Sigma-Aldrich was renowned for its customer support through a website that seamlessly connects users with research supplies, information on methods, and articles relevant to their scientific interests. Klaus-Reinhard Bischoff, executive vice president of MilliporeSigma, said the Sigma-Aldrich website model will be used globally for the combined businesses.
“You can already find EMD Millipore products on the Sigma-Aldrich website,” Bischoff said. MilliporeSigma is committed to making sure customers have “as good an experience or better” on the integrated site as they had before. “With our combined portfolios, we are a good partner for scientists working with both small and large molecules,” he said.
Bruker, like other instrument makers, would also say it is a good partner for scientists. The firm focused its new product introductions at Pittcon on analytic solutions. Among them was a honey profiling module that works with low-field (200 Mhz) Fourier transform nuclear magnetic resonance (NMR) equipment to allow food processing firms to screen for mislabeled and adulterated honey.
According to Bruker’s president, Frank Laukien, the profiler expands Bruker’s foray in NMR food characterization beyond an earlier profiler for European wines. “I thought NMR was just headed for higher field instruments, which it still is,” Laukien said. But customer interest in using NMR to authenticate honey and other foods “is not what I would have expected a few years ago.”
As for business overall, Laukien said he expects sales to life sciences customers to be decent, but not spectacular, in 2016. Industrial markets should be slower this year, he said. Like his competitors, Laukien expects growth in China for instruments directed at the life sciences and environmental and food quality monitoring. Demand from Chinese industrial customers, however, will lag.
At Shimadzu, Terry Adams, marketing vice president, pointed out that instrument demand tied to the oil and petrochemical industries will slip this year because of the decline in energy prices. But life sciences markets will continue to do well. In the long term, he expects advances in mass spectrometry to both enable medical breakthroughs and make possible better health diagnostic tests.
Medical research often came up at Pittcon as companies discussed their newest initiatives.
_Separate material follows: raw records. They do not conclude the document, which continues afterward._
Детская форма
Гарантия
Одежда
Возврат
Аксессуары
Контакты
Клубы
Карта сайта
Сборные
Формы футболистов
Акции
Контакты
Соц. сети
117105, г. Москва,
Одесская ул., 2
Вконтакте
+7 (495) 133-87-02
A large number of firms introduced kits aimed at reducing the burden of sample preparation for proteomic researchers.
Waters, for instance, showcased its ProteinWorks eXpress Digest Kits, which are intended to accelerate and standardize the quantification of proteins by liquid chromatography/mass spectrometry. Thermo Fisher emphasized the value of its Smart Digest Kits, which cut protein preparation time from 16 hours to two hours.
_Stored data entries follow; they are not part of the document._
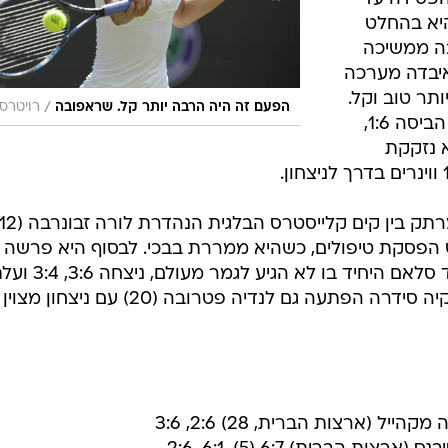
ין
 רדוואנסקה הנהדרת (3) ממשיכה לטייל
 פירקה את
הת'ר ווטסון (103). הצעירה המקומית בת ה-20
גה רק שני
צמות ומנצחת
ה הפסידה עד
והיא בהחלט
בה ממשיכה
יבדה מערכה
תר טוב וקל.
/
הפעם זה היה הרבה יותר קל. שראפובה
רויטרס
הרוסיה, שמדורגת ראשונה בטורניר, הביסה 1:6,
וואן (63), כשהיא נזקקת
The handheld mass spectrometer start-up 908 Devices introduced a microfluidic chip for protein separation. Designed to work through a custom interface box attached to a laboratory mass spectrometer, the chip contains etched channels that separate out metabolites, amino acids, intact proteins, or antibody-drug conjugates in two to three minutes, said Chris Petty, vice president of the firm.
The ZipChip and accompanying interface box do not come cheap. Each chip, about the size of a glass microscope slide, costs around $400 and is good for 100 samples. The box costs about $25,000.
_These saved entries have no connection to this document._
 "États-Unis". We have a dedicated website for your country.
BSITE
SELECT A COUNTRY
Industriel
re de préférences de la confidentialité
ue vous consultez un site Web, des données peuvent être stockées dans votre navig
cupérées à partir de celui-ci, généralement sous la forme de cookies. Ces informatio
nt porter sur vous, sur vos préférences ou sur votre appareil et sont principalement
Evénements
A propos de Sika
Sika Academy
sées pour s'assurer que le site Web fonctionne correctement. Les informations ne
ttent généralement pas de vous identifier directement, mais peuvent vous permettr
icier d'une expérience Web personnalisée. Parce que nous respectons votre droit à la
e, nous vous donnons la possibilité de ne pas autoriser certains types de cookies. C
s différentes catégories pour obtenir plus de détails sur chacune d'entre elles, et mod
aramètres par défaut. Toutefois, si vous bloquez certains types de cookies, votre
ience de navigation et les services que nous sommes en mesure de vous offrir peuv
For new tools such as the ZipChip to flourish, they must, in the words of Waters’ O’Connell, “provide a better analytical outcome” than what is already available. Although Pittcon is a showcase for new products touting better performance, only time and the bottom line will tell whether those products succeed.
CORRECTION: This story was published with the captions of the two instrument close-up photos reversed. It was updated on April 2, 2018, to correct the mistake.